MLA officials acknowledged in their invitation that the phrase “sites of memory,” central to this year’s gathering in Vancouver, bears many possible meanings, meanings which easily escape translation. This elusive, polysemic object of study pervaded sessions devoted to probe what, how, and why our literary and cultural histories remember. Remembering sites of cultural and political struggle too often unveils a struggle between different ways of remembering. The growing interest in digital humanities methodologies and new archives only adds to this fertile panorama (with the inclusion, for example, of sounds and soundscapes from the past). Thus, this year’s convention [End Page 129] featured prolific explorations of the afterlives of nineteenth-century authors, the transnational routes memory often takes, and the reenacted clashes between colonial and indigenous subjects to preserve and suppress memory.

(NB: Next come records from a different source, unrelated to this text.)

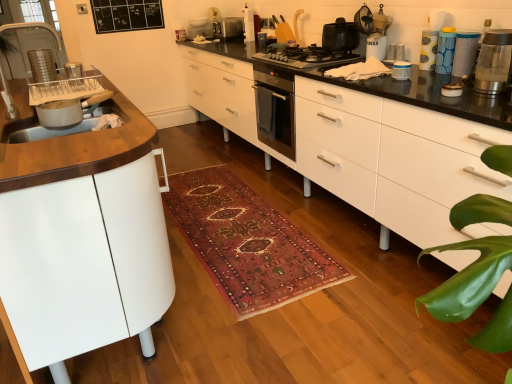 You are a GUI agent. You are given a task and a screenshot of the screen. Output one action in this format:
    pyautogui.click(x=<x>, y=<y>)
    Task: Click on the free space to the left of matte plastic container at upper right, placed as the first appliance when sorted from right to left
    The width and height of the screenshot is (512, 384).
    Given the screenshot: What is the action you would take?
    pyautogui.click(x=441, y=71) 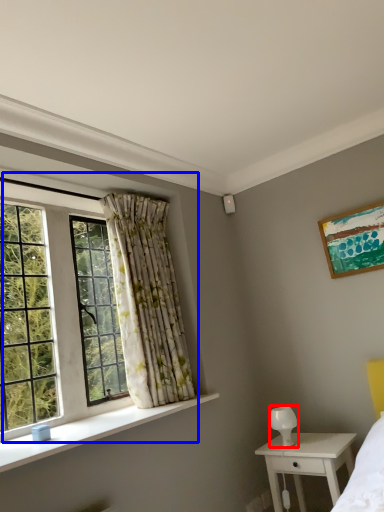 Question: Which point is further to the camera, lamp (highlighted by a red box) or window (highlighted by a blue box)?

Choices:
 (A) lamp
 (B) window

Answer: (A) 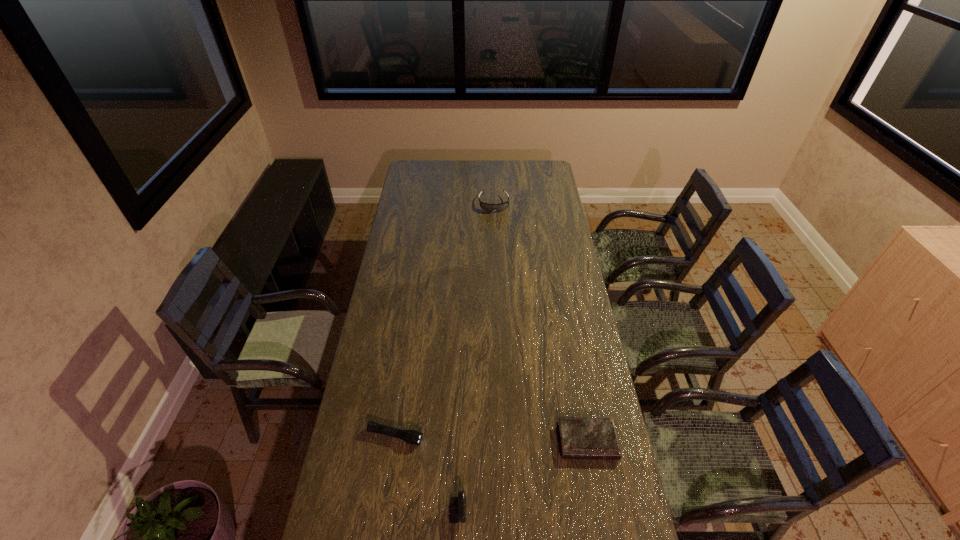 Image resolution: width=960 pixels, height=540 pixels. I want to click on vacant spot on the desktop that is between the nearest object and the diary and is positioned at the lens end of the flashlight, so pos(525,469).

Find the location of a particular element. free spot on the desktop that is between the webcam and the diary and is positioned on the front and sides of the farthest object is located at coordinates (520, 471). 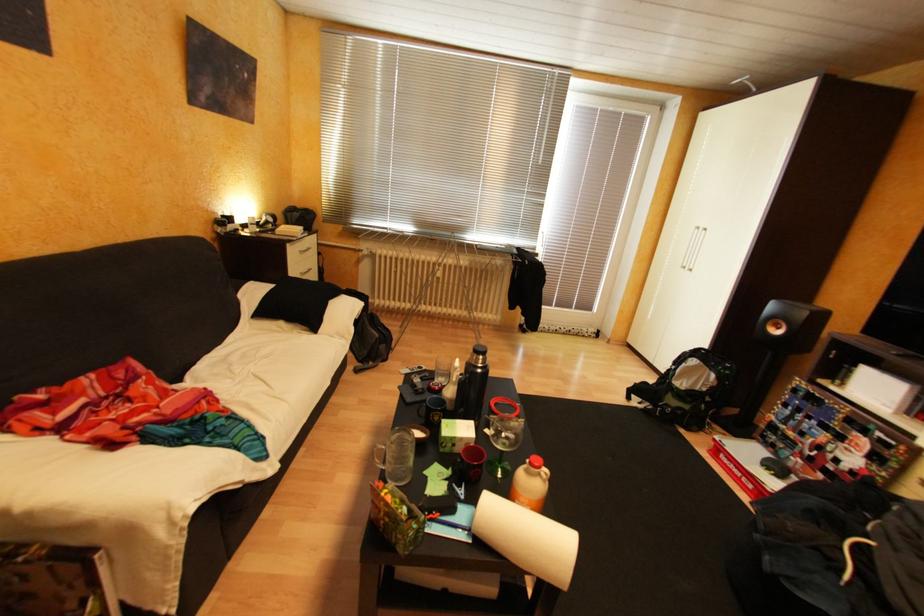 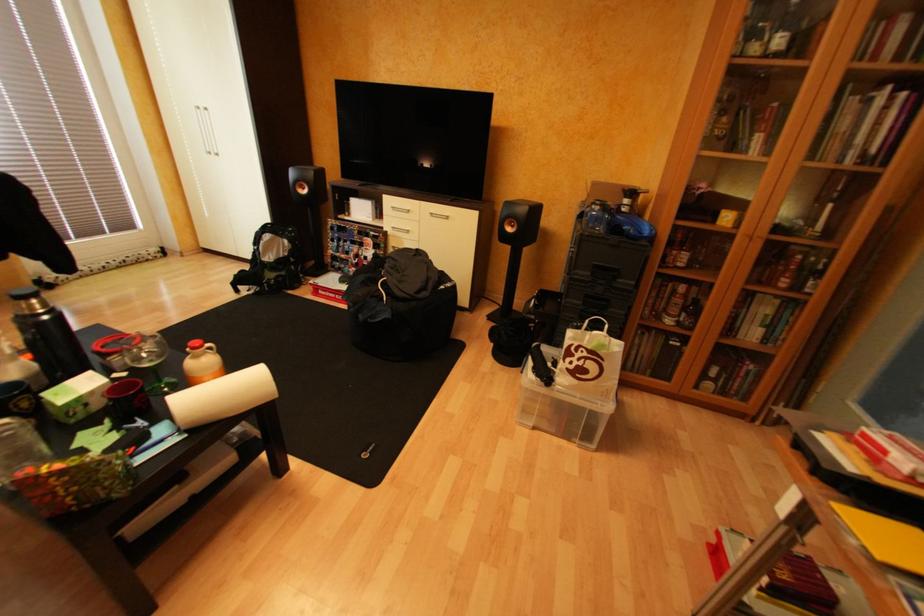 How did the camera likely rotate?

The camera's rotation is toward right-down. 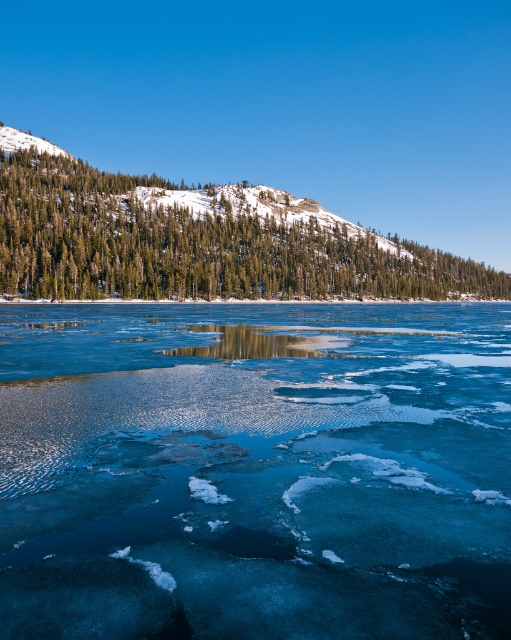 Which of these two, translucent ice at center or green textured pine trees at upper left, stands shorter?

With less height is translucent ice at center.

Who is higher up, translucent ice at center or green textured pine trees at upper left?

green textured pine trees at upper left is higher up.

Which is in front, point (100, 548) or point (14, 268)?

Positioned in front is point (100, 548).

You are a GUI agent. You are given a task and a screenshot of the screen. Output one action in this format:
    pyautogui.click(x=<x>, y=<y>)
    Task: Click on the translucent ice at center
    
    Given the screenshot: What is the action you would take?
    pyautogui.click(x=254, y=470) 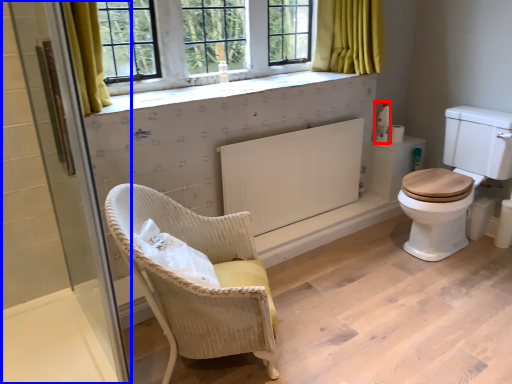 Question: Which of the following is the farthest to the observer, toiletries (highlighted by a red box) or screen door (highlighted by a blue box)?

Choices:
 (A) toiletries
 (B) screen door

Answer: (A) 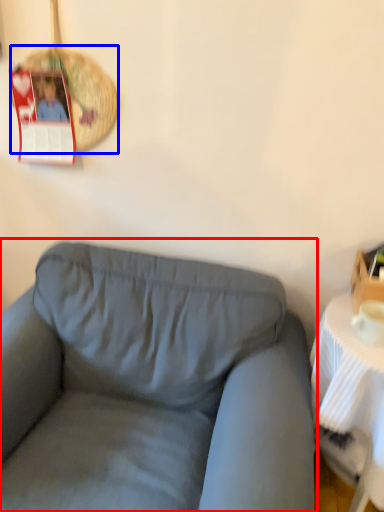 Question: Among these objects, which one is nearest to the camera, studio couch (highlighted by a red box) or basket (highlighted by a blue box)?

Choices:
 (A) studio couch
 (B) basket

Answer: (A) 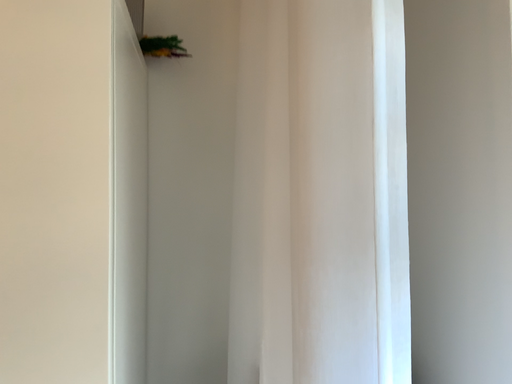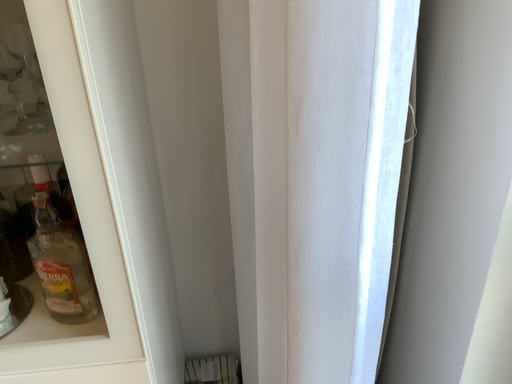 Question: Which way did the camera rotate in the video?

Choices:
 (A) rotated upward
 (B) rotated downward

Answer: (B) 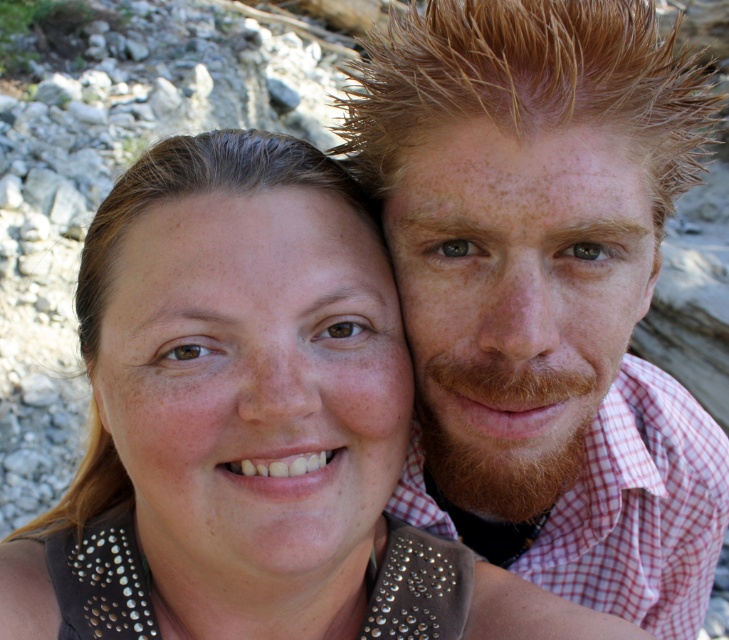 Is brown studded leather jacket at center positioned in front of red checkered shirt at right?

Yes, brown studded leather jacket at center is in front of red checkered shirt at right.

Is brown studded leather jacket at center shorter than red checkered shirt at right?

In fact, brown studded leather jacket at center may be taller than red checkered shirt at right.

Is point (230, 412) positioned before point (604, 552)?

Yes.

Locate an element on the screen. The width and height of the screenshot is (729, 640). brown studded leather jacket at center is located at coordinates (249, 426).

Does reddish-brown hair at upper right have a greater width compared to red checkered shirt at right?

Yes.

How far apart are reddish-brown hair at upper right and red checkered shirt at right?

A distance of 3.89 inches exists between reddish-brown hair at upper right and red checkered shirt at right.

Is point (588, 604) in front of point (631, 493)?

No, (588, 604) is further to viewer.

Where is `reddish-brown hair at upper right`? This screenshot has height=640, width=729. reddish-brown hair at upper right is located at coordinates (545, 292).

Between reddish-brown hair at upper right and brown studded leather jacket at center, which one is positioned lower?

Positioned lower is brown studded leather jacket at center.

Can you confirm if reddish-brown hair at upper right is positioned below brown studded leather jacket at center?

Incorrect, reddish-brown hair at upper right is not positioned below brown studded leather jacket at center.

Which is in front, point (590, 17) or point (254, 195)?

Point (254, 195) is more forward.

Locate an element on the screen. This screenshot has height=640, width=729. reddish-brown hair at upper right is located at coordinates (545, 292). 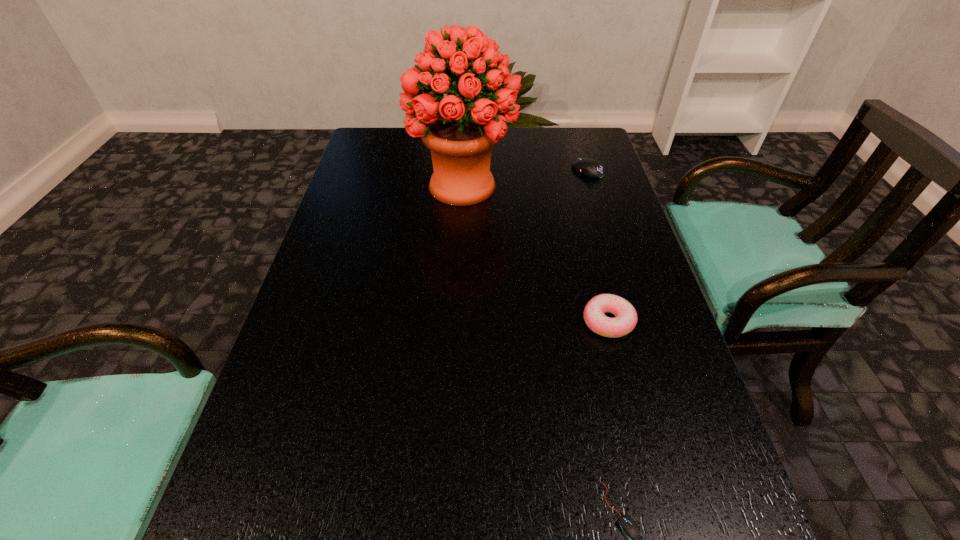 Identify the location of computer equipment that is at the far edge. (592, 168).

Image resolution: width=960 pixels, height=540 pixels. Find the location of `doughnut present at the right edge`. doughnut present at the right edge is located at coordinates (625, 320).

You are a GUI agent. You are given a task and a screenshot of the screen. Output one action in this format:
    pyautogui.click(x=<x>, y=<y>)
    Task: Click on the computer equipment at the right edge
    Image resolution: width=960 pixels, height=540 pixels.
    Given the screenshot: What is the action you would take?
    pyautogui.click(x=592, y=168)

Locate an element on the screen. The image size is (960, 540). object present at the far right corner is located at coordinates (592, 168).

In the image, there is a desktop. Where is `vacant space at the far edge`? vacant space at the far edge is located at coordinates (502, 145).

You are a GUI agent. You are given a task and a screenshot of the screen. Output one action in this format:
    pyautogui.click(x=<x>, y=<y>)
    Task: Click on the vacant space at the left edge
    
    Given the screenshot: What is the action you would take?
    [352, 277]

The height and width of the screenshot is (540, 960). I want to click on free point at the right edge, so click(586, 287).

You are a GUI agent. You are given a task and a screenshot of the screen. Output one action in this format:
    pyautogui.click(x=<x>, y=<y>)
    Task: Click on the blank space at the far left corner
    Image resolution: width=960 pixels, height=540 pixels.
    Given the screenshot: What is the action you would take?
    pyautogui.click(x=362, y=146)

Identify the location of vacant space at the far right corner of the desktop. (575, 141).

In order to click on vacant space that is in between the farther mouse and the tallest object in this screenshot , I will do `click(525, 178)`. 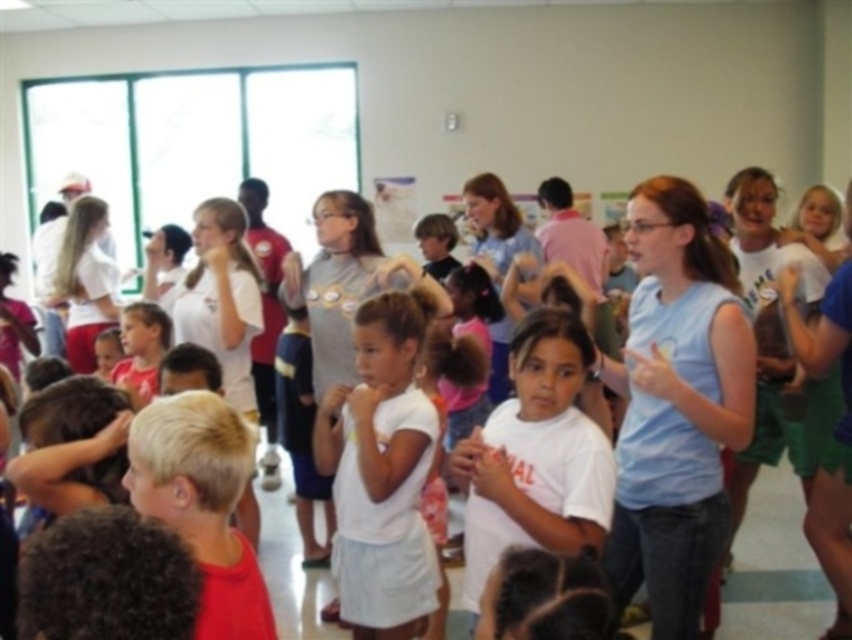 Question: Estimate the real-world distances between objects in this image. Which object is closer to the white matte shirt at center?

Choices:
 (A) white cotton shirt at center
 (B) light blue sleeveless shirt at center

Answer: (B)

Question: In this image, where is light blue sleeveless shirt at center located relative to white matte shirt at center?

Choices:
 (A) below
 (B) above

Answer: (B)

Question: Which point is closer to the camera?

Choices:
 (A) (540, 444)
 (B) (683, 262)
 (C) (321, 412)

Answer: (A)

Question: From the image, what is the correct spatial relationship of light blue sleeveless shirt at center in relation to white cotton shirt at center?

Choices:
 (A) left
 (B) right

Answer: (B)

Question: Which of the following is the farthest from the observer?

Choices:
 (A) (x=704, y=307)
 (B) (x=579, y=385)

Answer: (A)

Question: Does light blue sleeveless shirt at center have a lesser width compared to white cotton shirt at center?

Choices:
 (A) yes
 (B) no

Answer: (B) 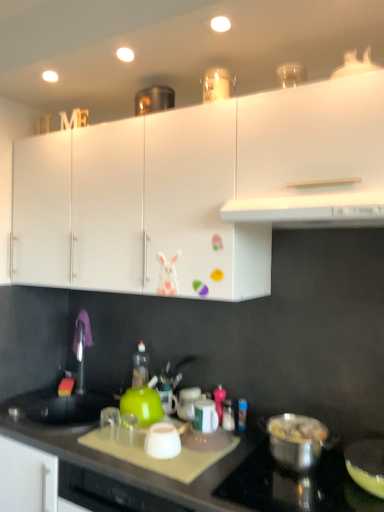 Question: Looking at their shapes, would you say shiny metallic pot at lower right, which is the first kitchen appliance from right to left, is wider or thinner than white glossy jar at center?

Choices:
 (A) wide
 (B) thin

Answer: (A)

Question: From the image's perspective, is shiny metallic pot at lower right, which is the first kitchen appliance from right to left, located above or below white glossy jar at center?

Choices:
 (A) above
 (B) below

Answer: (B)

Question: Which is nearer to the white matte cabinet at center, placed as the 2th cabinetry when sorted from right to left?

Choices:
 (A) white plastic exhaust hood at upper center
 (B) black matte countertop at lower center
 (C) green matte kettle at center, the fourth kitchen appliance when ordered from right to left
 (D) white glossy jar at center
 (E) white glossy cabinet at upper center, which is the 1th cabinetry from left to right

Answer: (A)

Question: Which is nearer to the white glossy cups at center, the second kitchen appliance positioned from the right?

Choices:
 (A) shiny metallic pot at lower right, acting as the 4th kitchen appliance starting from the left
 (B) black matte countertop at lower center
 (C) white matte cabinet at upper center, arranged as the 1th cabinetry when viewed from the right
 (D) white glossy jar at center
 (E) white glossy cup at center, which appears as the second kitchen appliance when viewed from the left

Answer: (D) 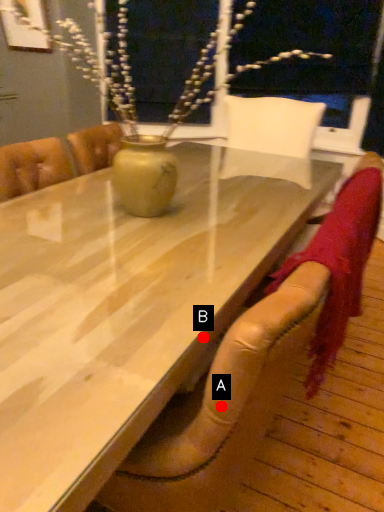 Question: Two points are circled on the image, labeled by A and B beside each circle. Which point is further to the camera?

Choices:
 (A) A is further
 (B) B is further

Answer: (B) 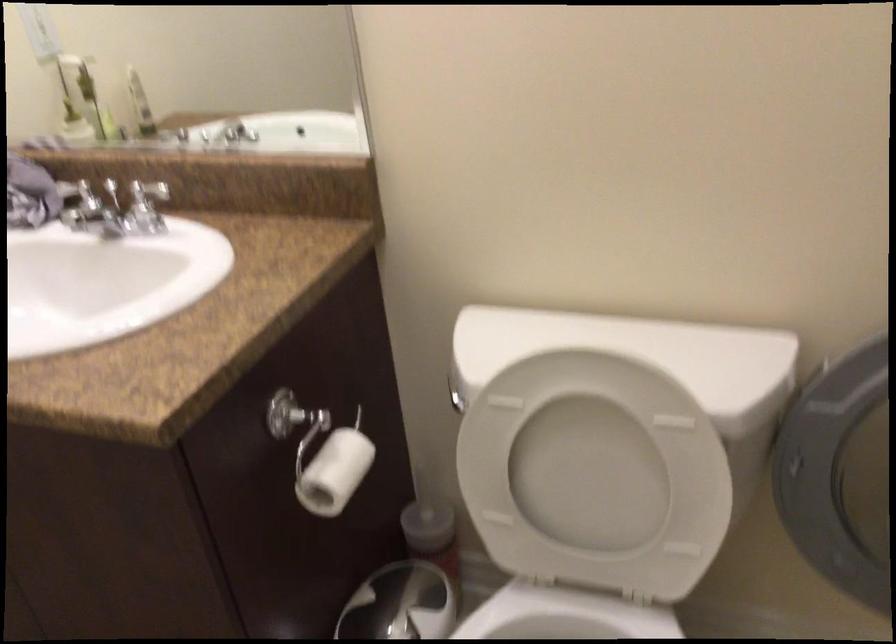 Where is `white toilet lid`? white toilet lid is located at coordinates (595, 475). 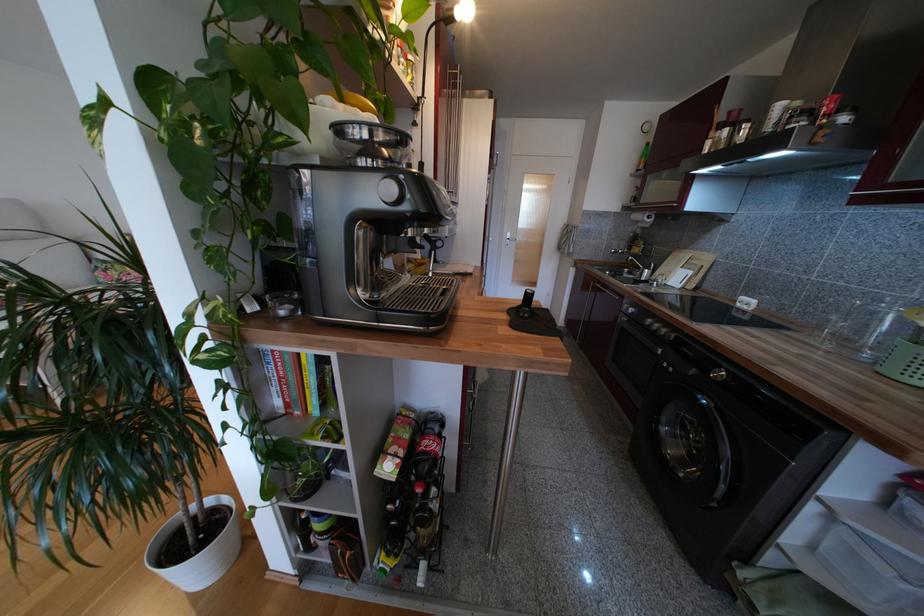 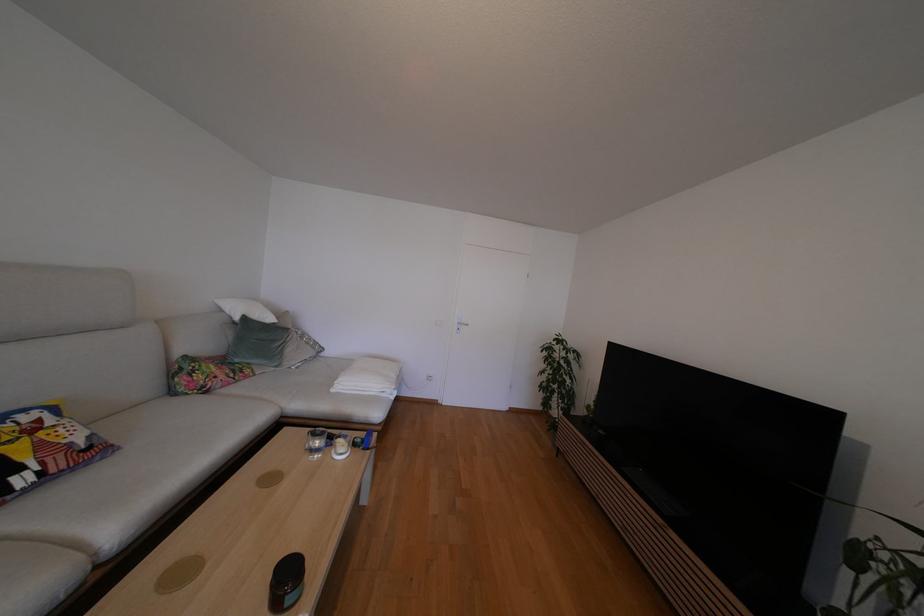 Locate, in the second image, the point that corresponds to the point at 120,268 in the first image.

(207, 368)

Program link: https://www.mla.org/conv_past
sites of memory, violence, and recovery
Discussions in the roundtable “Geographies of Memory in Nineteenth-Century America” ranged from close readings of minor localities to statistical meditations on national and transnational literatures. Jillian Spivey Caddell examined two locally memorialized residents of Elmira, New York: Mark Twain and runaway slave-cum-Underground Railroad conductor John W. Jones. The small town’s sentimental remembrance of Jones’ care for deceased Confederates elided his financial success as a funerary capitalist and the questions about race and resistance raised by his proximity to Twain. Melissa Gniadek provoked questions about local-global relations and temporalities in her examination of the pamphlet Wonderful Discovery! (1839), which appropriated geological and exploratory tropes from Symzonia (1820) and The Narrative of Arthur Gordon Pym of Nantucket (1838). Gretchen Woertendyke paired the work of Bruno Latour and Édouard Glissant in order to analyze the intricacies of U.S.-Cuban national relations beyond mere spatial juxtaposition and to conceive the oceanic as a nonhuman agent. Plotting data from a wide swath of references to place in U.S. fiction from 1850 to 1875, Matthew Wilkens concluded that the population of a place strongly predicts the frequency of its literary representation and that the spatial experiences of writers’ formative years affected their literary production more than the national historical imagination. [End Page 130]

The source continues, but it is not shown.